Most run-of-the-mill members of the seven-figure club don’t live in mansions or drive around town in a Bentley—you’re more apt to see them in a Honda, Toyota, or other non-luxury brand. You may even see some billionaires going cheap. Warren Buffett still lives in the same Omaha home he bought for $31,500 in 1958. Stanford professor David Cheriton, a billionaire from his early bets on Google, reportedly cuts his own hair.
This may have to do with how these folks got into this club in the first place. Most millionaires attribute their success not to making smart investments, but to saving early and often, according to a survey by PNC Wealth Management. And nearly 80% cite frugality as a key to success, a survey by the Spectrem Group found.

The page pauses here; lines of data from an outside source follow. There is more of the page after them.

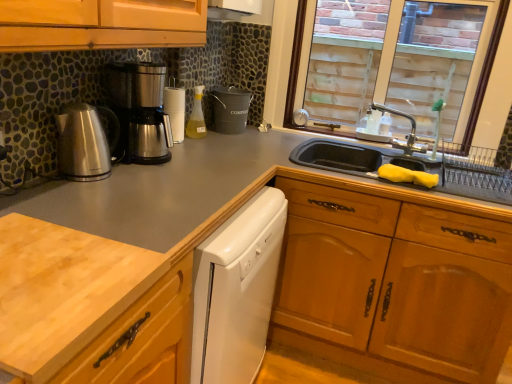 Question: In terms of width, does silver metallic faucet at upper right look wider or thinner when compared to brushed metal kettle at left, marked as the second kitchen appliance in a back-to-front arrangement?

Choices:
 (A) thin
 (B) wide

Answer: (B)

Question: From a real-world perspective, relative to brushed metal kettle at left, positioned as the 1th kitchen appliance in front-to-back order, is silver metallic faucet at upper right vertically above or below?

Choices:
 (A) above
 (B) below

Answer: (A)

Question: Estimate the real-world distances between objects in this image. Which object is closer to the silver metallic faucet at upper right?

Choices:
 (A) stainless steel coffee maker at left, acting as the first kitchen appliance starting from the back
 (B) translucent plastic bottle at center
 (C) brushed metal kettle at left, positioned as the 1th kitchen appliance in front-to-back order
 (D) light wood cutting board at lower left
 (E) wooden drawer at lower right

Answer: (E)

Question: Estimate the real-world distances between objects in this image. Which object is closer to the light wood cutting board at lower left?

Choices:
 (A) matte black bucket at center
 (B) white glossy dishwasher at center
 (C) brushed metal kettle at left, marked as the second kitchen appliance in a back-to-front arrangement
 (D) translucent plastic bottle at center
 (E) stainless steel coffee maker at left, the second kitchen appliance viewed from the front

Answer: (B) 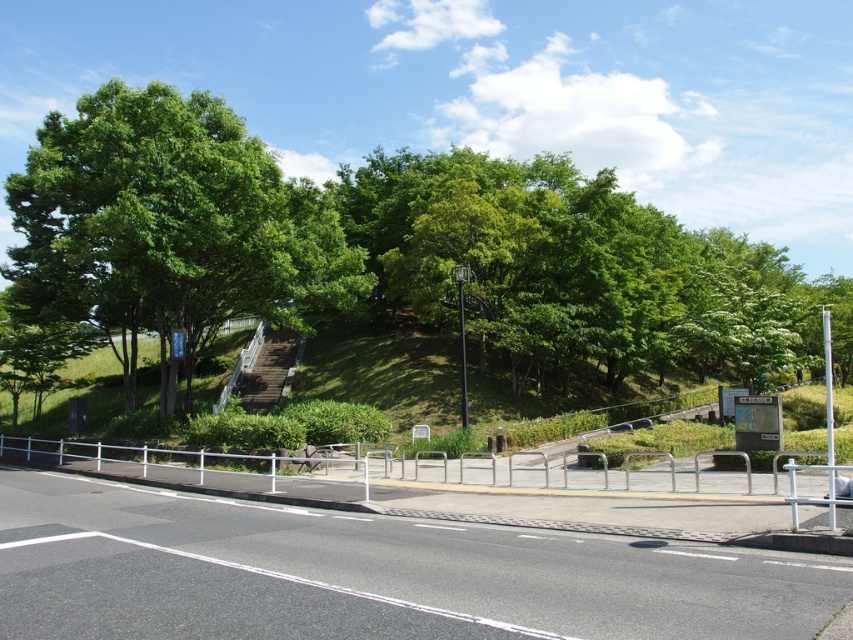 You are standing on the paved road and want to walk towards the green leafy tree at upper center. Which direction should you turn to avoid the black metal pole at center?

Since the green leafy tree at upper center is to the right of the black metal pole at center, you should turn right to walk towards the tree while avoiding the pole. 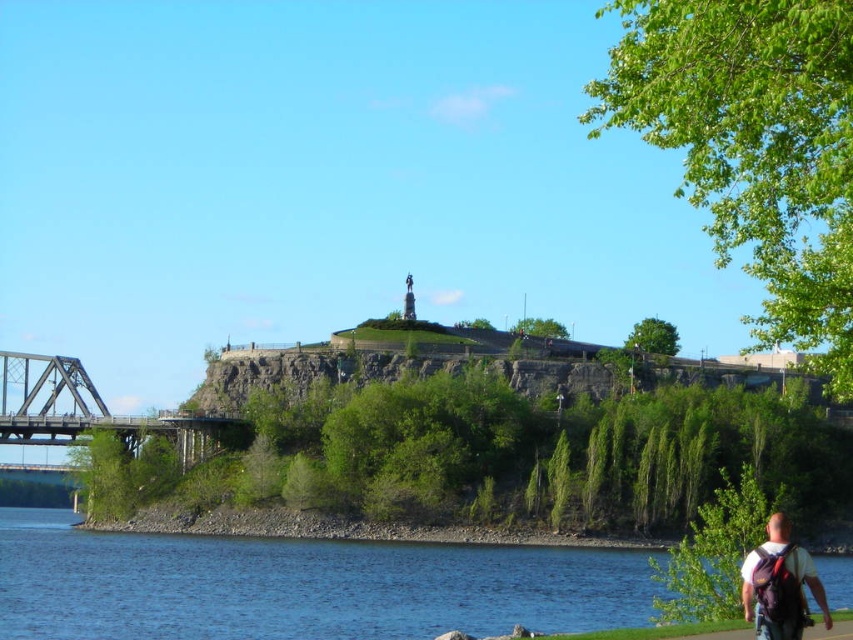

That doesn’t mean you have to live an ascetic life. You can still enjoy a gradually improving standard of living as long as you keep the pace just a tad below the rate of your rising income.
Your Millionaire Moves
• Save half your raises. A surefire way to speed up your path to a seven-figure net worth is to sock away all the raises and bonuses you get. But as behavioral finance research shows, too much deprivation now may cause you to binge later.
The compromise: Bank some of your regular raises and bonuses—say, 50%, and spend the rest. Psychologically, “it’s important to celebrate your successes,” says Susan Mitcheltree, a financial planner in Lutherville-Timonium, Md. As the chart at right shows, if you start early, you can get to nearly $2 million by using this strategy, even assuming conservative gains.